Intervistato dai colleghi de La Gazzetta dello Sport, Tony D’Amico, oggi direttore sportivo dell’Atalanta, ha parlato anche della propria esperienza Verona.
Queste, quindi, le principali dichiarazioni dell’ex dirigente gialloblù:
«Quando Fusco diede le dimissioni al Verona, volevo dimettermi anch’io, ma lui mi disse di restare. Setti, dopo aver apprezzato un paio di cessioni, l’estate successiva mi propose quindi di assumere il ruolo di direttore sportivo dell’Hellas. Fu una sensazione pazzesca. Magari in gialloblù a volte sono stato troppo istintivo, ma mi è servito a disciplinarmi.
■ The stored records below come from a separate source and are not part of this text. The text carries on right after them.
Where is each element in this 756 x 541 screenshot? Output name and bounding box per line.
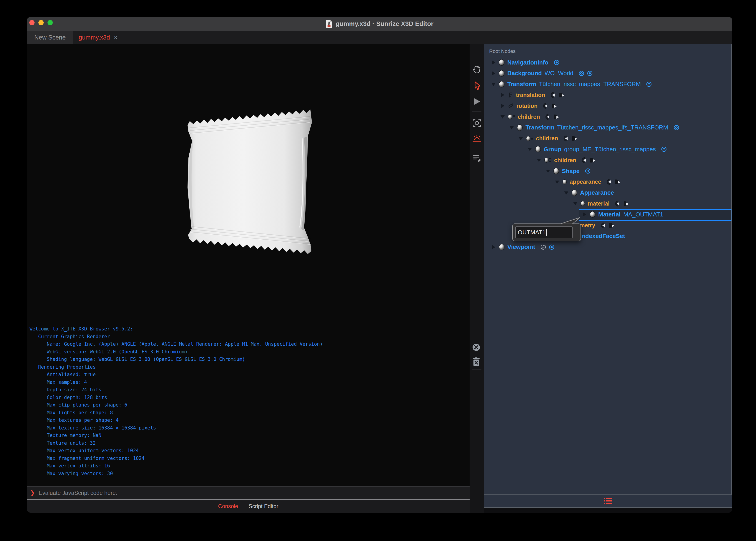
expand-arrow-icon[interactable] — [500, 114, 505, 120]
children-field-icon — [544, 157, 551, 163]
expand-arrow-icon[interactable] — [491, 60, 496, 65]
tab-gummy-x3d[interactable]: gummy.x3d × — [73, 31, 123, 44]
add-input-route-icon[interactable] — [606, 179, 612, 185]
expand-arrow-icon[interactable] — [500, 103, 505, 109]
add-output-route-icon[interactable] — [614, 179, 621, 185]
clear-console-trash-icon[interactable] — [472, 357, 482, 367]
node-def-name: group_ME_Tütchen_rissc_mappes — [564, 146, 656, 153]
node-type-label: Material — [598, 211, 621, 218]
add-output-route-icon[interactable] — [553, 114, 559, 120]
3d-viewport[interactable] — [27, 44, 470, 322]
select-arrow-icon[interactable] — [472, 81, 482, 91]
console-line: Max lights per shape: 8 — [30, 409, 470, 417]
tab-new-scene[interactable]: New Scene — [27, 31, 73, 44]
tree-field-translation[interactable]: translation — [500, 90, 564, 100]
outline-list-icon[interactable] — [604, 498, 613, 504]
tree-node-navigationinfo[interactable]: NavigationInfo — [491, 57, 560, 68]
visibility-toggle-icon[interactable] — [585, 168, 591, 174]
node-type-label: NavigationInfo — [507, 59, 548, 66]
bind-indicator-icon[interactable] — [587, 70, 593, 77]
add-output-route-icon[interactable] — [623, 201, 629, 207]
console-line: Max vertex uniform vectors: 1024 — [30, 447, 470, 455]
title-bar: gummy.x3d · Sunrize X3D Editor — [27, 17, 732, 31]
visibility-toggle-icon[interactable] — [673, 125, 680, 131]
outline-header: Root Nodes — [489, 48, 516, 54]
add-output-route-icon[interactable] — [571, 136, 577, 141]
expand-arrow-icon[interactable] — [491, 82, 496, 87]
tree-field-rotation[interactable]: rotation — [500, 100, 557, 111]
rename-input[interactable]: OUTMAT1 — [515, 227, 573, 238]
expand-arrow-icon[interactable] — [509, 125, 514, 130]
add-output-route-icon[interactable] — [589, 157, 596, 163]
expand-arrow-icon[interactable] — [536, 157, 541, 163]
field-name-label: rotation — [516, 103, 538, 109]
console-tab-bar: Console Script Editor — [27, 500, 470, 513]
bind-indicator-icon[interactable] — [548, 244, 555, 250]
rename-popup: OUTMAT1 — [512, 224, 581, 241]
console-line: Name: Google Inc. (Apple) ANGLE (Apple, … — [30, 340, 470, 348]
console-line: Max varying vectors: 30 — [30, 470, 470, 478]
expand-arrow-icon[interactable] — [491, 245, 496, 250]
visibility-toggle-icon[interactable] — [646, 81, 652, 87]
tree-node-viewpoint[interactable]: Viewpoint — [491, 242, 555, 253]
children-field-icon — [508, 114, 515, 120]
tree-node-shape[interactable]: Shape — [546, 166, 591, 177]
node-sphere-icon — [571, 190, 577, 196]
tree-node-transform[interactable]: TransformTütchen_rissc_mappes_TRANSFORM — [491, 79, 652, 90]
tree-node-group[interactable]: Groupgroup_ME_Tütchen_rissc_mappes — [527, 144, 667, 155]
add-output-route-icon[interactable] — [558, 92, 564, 98]
pan-hand-icon[interactable] — [472, 65, 482, 75]
tree-field-children[interactable]: children — [518, 133, 577, 144]
expand-arrow-icon[interactable] — [491, 71, 496, 76]
add-input-route-icon[interactable] — [563, 136, 569, 141]
console-input-row[interactable]: ❯ Evaluate JavaScript code here. — [27, 486, 470, 500]
tab-script-editor[interactable]: Script Editor — [249, 503, 278, 509]
add-input-route-icon[interactable] — [543, 103, 549, 109]
tree-node-material[interactable]: MaterialMA_OUTMAT1 — [582, 209, 668, 220]
expand-arrow-icon[interactable] — [518, 136, 523, 141]
tree-node-appearance[interactable]: Appearance — [564, 187, 619, 198]
sunrise-environment-icon[interactable] — [472, 133, 482, 143]
expand-arrow-icon[interactable] — [582, 212, 587, 217]
tree-field-appearance[interactable]: appearance — [555, 177, 621, 187]
console-line: WebGL version: WebGL 2.0 (OpenGL ES 3.0 … — [30, 348, 470, 356]
visibility-toggle-icon[interactable] — [661, 146, 667, 152]
node-sphere-icon — [553, 168, 559, 175]
expand-arrow-icon[interactable] — [546, 168, 551, 174]
close-circle-icon[interactable] — [472, 343, 482, 353]
node-sphere-icon — [499, 70, 505, 77]
add-input-route-icon[interactable] — [600, 223, 606, 228]
node-sphere-icon — [590, 211, 596, 218]
tree-field-material[interactable]: material — [573, 198, 629, 209]
tree-node-transform[interactable]: TransformTütchen_rissc_mappes_ifs_TRANSF… — [509, 122, 680, 133]
add-input-route-icon[interactable] — [550, 92, 556, 98]
expand-arrow-icon[interactable] — [527, 147, 532, 152]
tab-console[interactable]: Console — [218, 503, 238, 509]
add-output-route-icon[interactable] — [608, 223, 615, 228]
bind-indicator-icon[interactable] — [553, 59, 560, 66]
tree-field-children[interactable]: children — [500, 111, 559, 122]
tree-node-background[interactable]: BackgroundWO_World — [491, 68, 593, 79]
console-line: Max samples: 4 — [30, 379, 470, 386]
node-type-label: Viewpoint — [507, 244, 535, 251]
snapshot-icon[interactable] — [472, 118, 482, 128]
add-input-route-icon[interactable] — [615, 201, 621, 207]
script-edit-icon[interactable] — [472, 153, 482, 163]
prompt-chevron-icon: ❯ — [30, 489, 35, 496]
tree-field-children[interactable]: children — [536, 155, 596, 166]
edit-tool-icon[interactable] — [540, 244, 546, 250]
add-input-route-icon[interactable] — [545, 114, 551, 120]
play-icon[interactable] — [472, 97, 482, 107]
add-output-route-icon[interactable] — [551, 103, 557, 109]
expand-arrow-icon[interactable] — [555, 179, 560, 185]
add-input-route-icon[interactable] — [581, 157, 587, 163]
tab-close-icon[interactable]: × — [114, 34, 117, 41]
field-name-label: children — [554, 157, 576, 164]
visibility-toggle-icon[interactable] — [578, 70, 585, 77]
node-type-label: Transform — [507, 81, 536, 88]
field-node-icon — [562, 179, 567, 185]
expand-arrow-icon[interactable] — [573, 201, 578, 206]
expand-arrow-icon[interactable] — [500, 92, 505, 98]
expand-arrow-icon[interactable] — [564, 190, 569, 196]
text-caret — [546, 229, 547, 236]
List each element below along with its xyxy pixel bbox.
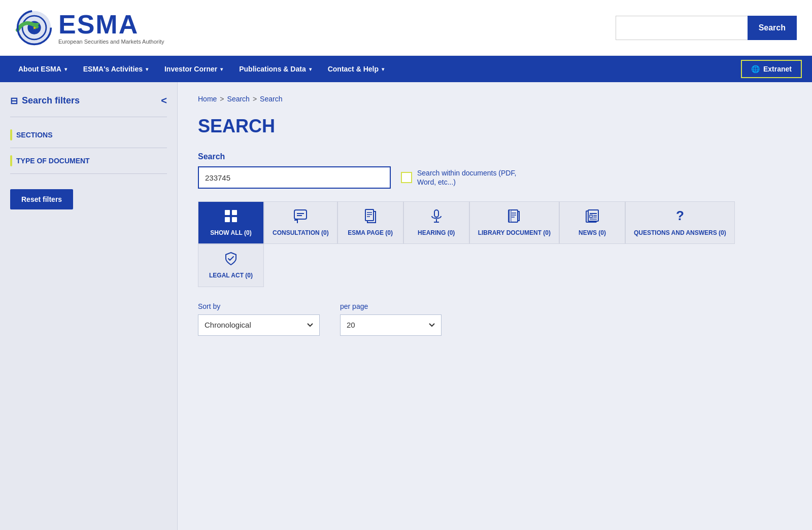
tab-show-all[interactable]: SHOW ALL (0) bbox=[198, 201, 264, 244]
tab-hearing[interactable]: HEARING (0) bbox=[403, 201, 469, 244]
breadcrumb-search-2: Search bbox=[260, 95, 282, 103]
perpage-group: per page 20 50 100 bbox=[340, 302, 442, 336]
svg-rect-12 bbox=[365, 209, 374, 221]
mic-icon bbox=[429, 209, 444, 226]
doc-search-label: Search within documents (PDF, Word, etc.… bbox=[417, 168, 519, 187]
tab-news-label: NEWS (0) bbox=[579, 229, 606, 236]
tab-hearing-label: HEARING (0) bbox=[418, 229, 455, 236]
shield-icon bbox=[224, 252, 238, 269]
nav-publications-chevron: ▾ bbox=[309, 66, 312, 72]
nav-contact-chevron: ▾ bbox=[382, 66, 384, 72]
nav-about-label: About ESMA bbox=[18, 65, 61, 73]
nav-publications[interactable]: Publications & Data ▾ bbox=[231, 58, 319, 80]
sidebar-sections-label: SECTIONS bbox=[16, 131, 53, 139]
tab-qa[interactable]: ? QUESTIONS AND ANSWERS (0) bbox=[625, 201, 735, 244]
main-content: Home > Search > Search SEARCH Search Sea… bbox=[178, 82, 812, 530]
extranet-label: Extranet bbox=[763, 65, 792, 73]
chat-icon bbox=[293, 209, 308, 226]
search-row: Search within documents (PDF, Word, etc.… bbox=[198, 166, 792, 189]
perpage-select[interactable]: 20 50 100 bbox=[340, 314, 442, 336]
header-search-input[interactable] bbox=[616, 16, 748, 40]
esma-logo: ★ bbox=[15, 9, 53, 47]
grid-icon bbox=[224, 209, 238, 226]
category-tabs: SHOW ALL (0) CONSULTATION (0) bbox=[198, 201, 792, 244]
nav-items: About ESMA ▾ ESMA's Activities ▾ Investo… bbox=[10, 58, 741, 80]
header-search-area: Search bbox=[616, 16, 797, 40]
category-tabs-row2: LEGAL ACT (0) bbox=[198, 244, 792, 287]
logo-subtitle: European Securities and Markets Authorit… bbox=[58, 39, 164, 45]
nav-investor-label: Investor Corner bbox=[164, 65, 217, 73]
globe-icon: 🌐 bbox=[751, 65, 760, 73]
extranet-button[interactable]: 🌐 Extranet bbox=[741, 60, 802, 78]
sidebar-type-label: TYPE OF DOCUMENT bbox=[16, 157, 90, 165]
svg-rect-7 bbox=[225, 217, 230, 222]
sidebar-title-area: ⊟ Search filters bbox=[10, 95, 80, 107]
checkbox-area: Search within documents (PDF, Word, etc.… bbox=[401, 168, 519, 187]
doc-search-checkbox[interactable] bbox=[401, 172, 412, 183]
content-wrapper: ⊟ Search filters < SECTIONS TYPE OF DOCU… bbox=[0, 82, 812, 530]
reset-filters-button[interactable]: Reset filters bbox=[10, 189, 73, 209]
svg-text:★: ★ bbox=[32, 25, 37, 30]
question-icon: ? bbox=[673, 209, 687, 226]
logo-text: ESMA European Securities and Markets Aut… bbox=[58, 11, 164, 45]
nav-about[interactable]: About ESMA ▾ bbox=[10, 58, 75, 80]
main-navbar: About ESMA ▾ ESMA's Activities ▾ Investo… bbox=[0, 56, 812, 82]
nav-publications-label: Publications & Data bbox=[239, 65, 306, 73]
book-icon bbox=[507, 209, 521, 226]
svg-text:?: ? bbox=[676, 209, 684, 223]
sidebar-divider-top bbox=[10, 117, 167, 117]
breadcrumb-sep-1: > bbox=[220, 95, 224, 103]
svg-rect-20 bbox=[510, 210, 511, 222]
svg-rect-5 bbox=[225, 210, 230, 215]
tab-esma-page[interactable]: ESMA PAGE (0) bbox=[337, 201, 403, 244]
header-search-button[interactable]: Search bbox=[748, 16, 797, 40]
tab-show-all-label: SHOW ALL (0) bbox=[210, 229, 251, 236]
tab-library-label: LIBRARY DOCUMENT (0) bbox=[478, 229, 551, 236]
search-label: Search bbox=[198, 152, 792, 161]
sidebar: ⊟ Search filters < SECTIONS TYPE OF DOCU… bbox=[0, 82, 178, 530]
nav-investor[interactable]: Investor Corner ▾ bbox=[156, 58, 231, 80]
sidebar-collapse-button[interactable]: < bbox=[161, 95, 167, 107]
tab-library[interactable]: LIBRARY DOCUMENT (0) bbox=[469, 201, 559, 244]
svg-rect-8 bbox=[232, 217, 237, 222]
search-input[interactable] bbox=[198, 166, 391, 189]
sort-label: Sort by bbox=[198, 302, 320, 310]
nav-activities-chevron: ▾ bbox=[146, 66, 148, 72]
breadcrumb-sep-2: > bbox=[253, 95, 257, 103]
filter-icon: ⊟ bbox=[10, 95, 18, 107]
section-accent bbox=[10, 129, 12, 140]
newspaper-icon bbox=[585, 209, 599, 226]
tab-qa-label: QUESTIONS AND ANSWERS (0) bbox=[634, 229, 726, 236]
site-header: ★ ESMA European Securities and Markets A… bbox=[0, 0, 812, 56]
nav-activities-label: ESMA's Activities bbox=[83, 65, 143, 73]
tab-consultation[interactable]: CONSULTATION (0) bbox=[264, 201, 337, 244]
perpage-label: per page bbox=[340, 302, 442, 310]
svg-rect-16 bbox=[434, 210, 438, 217]
nav-contact[interactable]: Contact & Help ▾ bbox=[320, 58, 392, 80]
nav-activities[interactable]: ESMA's Activities ▾ bbox=[75, 58, 156, 80]
tab-news[interactable]: NEWS (0) bbox=[559, 201, 625, 244]
breadcrumb: Home > Search > Search bbox=[198, 95, 792, 103]
svg-rect-9 bbox=[294, 210, 307, 219]
type-accent bbox=[10, 155, 12, 166]
sidebar-section-sections[interactable]: SECTIONS bbox=[10, 122, 167, 148]
tab-legal-act[interactable]: LEGAL ACT (0) bbox=[198, 244, 264, 287]
page-icon bbox=[363, 209, 378, 226]
sidebar-title-text: Search filters bbox=[22, 95, 80, 106]
sidebar-section-type[interactable]: TYPE OF DOCUMENT bbox=[10, 148, 167, 174]
page-title: SEARCH bbox=[198, 116, 792, 137]
sort-group: Sort by Chronological Relevance bbox=[198, 302, 320, 336]
nav-about-chevron: ▾ bbox=[64, 66, 67, 72]
svg-rect-6 bbox=[232, 210, 237, 215]
breadcrumb-search-1[interactable]: Search bbox=[227, 95, 250, 103]
logo-title: ESMA bbox=[58, 11, 164, 38]
sort-row: Sort by Chronological Relevance per page… bbox=[198, 302, 792, 336]
logo-area: ★ ESMA European Securities and Markets A… bbox=[15, 9, 164, 47]
tab-legal-act-label: LEGAL ACT (0) bbox=[209, 272, 253, 279]
sort-select[interactable]: Chronological Relevance bbox=[198, 314, 320, 336]
nav-investor-chevron: ▾ bbox=[220, 66, 223, 72]
tab-esma-page-label: ESMA PAGE (0) bbox=[348, 229, 393, 236]
nav-contact-label: Contact & Help bbox=[328, 65, 379, 73]
sidebar-header: ⊟ Search filters < bbox=[10, 95, 167, 107]
breadcrumb-home[interactable]: Home bbox=[198, 95, 217, 103]
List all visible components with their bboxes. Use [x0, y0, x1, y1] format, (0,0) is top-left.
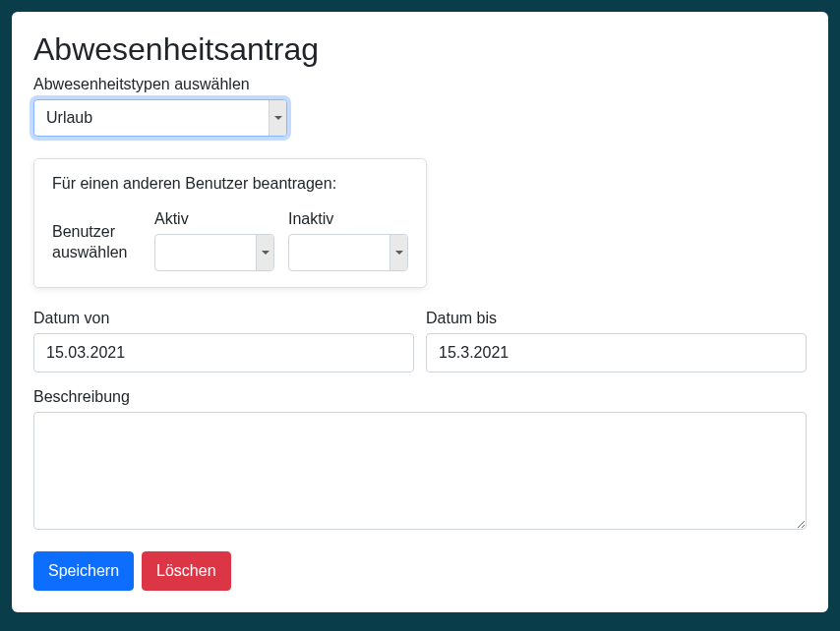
date-from-input[interactable] [33, 333, 414, 373]
inactive-label: Inaktiv [288, 210, 408, 228]
description-group: Beschreibung [33, 388, 807, 534]
delete-button[interactable]: Löschen [142, 551, 231, 591]
active-user-select[interactable] [154, 234, 274, 271]
date-from-label: Datum von [33, 310, 414, 327]
other-user-panel: Für einen anderen Benutzer beantragen: B… [33, 158, 427, 288]
type-select-group: Abwesenheitstypen auswählen Urlaub [33, 76, 807, 137]
save-button[interactable]: Speichern [33, 551, 134, 591]
type-select[interactable]: Urlaub [33, 99, 287, 137]
date-to-group: Datum bis [426, 310, 807, 373]
description-textarea[interactable] [33, 412, 807, 530]
date-to-input[interactable] [426, 333, 807, 373]
date-from-group: Datum von [33, 310, 414, 373]
active-label: Aktiv [154, 210, 274, 228]
absence-request-card: Abwesenheitsantrag Abwesenheitstypen aus… [12, 12, 828, 612]
date-to-label: Datum bis [426, 310, 807, 327]
page-title: Abwesenheitsantrag [33, 31, 807, 68]
description-label: Beschreibung [33, 388, 807, 406]
inactive-user-select[interactable] [288, 234, 408, 271]
select-user-label: Benutzer auswählen [52, 221, 141, 271]
other-user-heading: Für einen anderen Benutzer beantragen: [52, 175, 408, 193]
type-select-label: Abwesenheitstypen auswählen [33, 76, 807, 93]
Mi ricordo di me e Margiotta chiusi in una stanza di un hotel a Milano, da mezzogiorno all’una di notte per strappare Dawidowicz al Palermo. Vietammo ai suoi agenti di usare i telefoni e non mangiammo. Preso il giocatore poi ripartimmo, ma bucammo in tangenziale e rimanemmo bloccati fino alle 4 del mattino…
Il rimpianto? Scamacca. Probabilmente non spinsi abbastanza per prenderlo dal Sassuolo».



1 promozione e 3 serie A da 10 posto. Il resto sono chiacchere
Il polacco potevi lasciarlo a loro…
A Verona ha fatto benissimo, non dire stupidaggini.
D’Amico n1
L’avrebbero venduto a gennaio
“Setti apprezza un paio di cessioni”😂😂😂😂 gli acquisti no ma le cessioni assolutamente si😂 della serie: “questo vende bene, meglio tenerselo stretto!”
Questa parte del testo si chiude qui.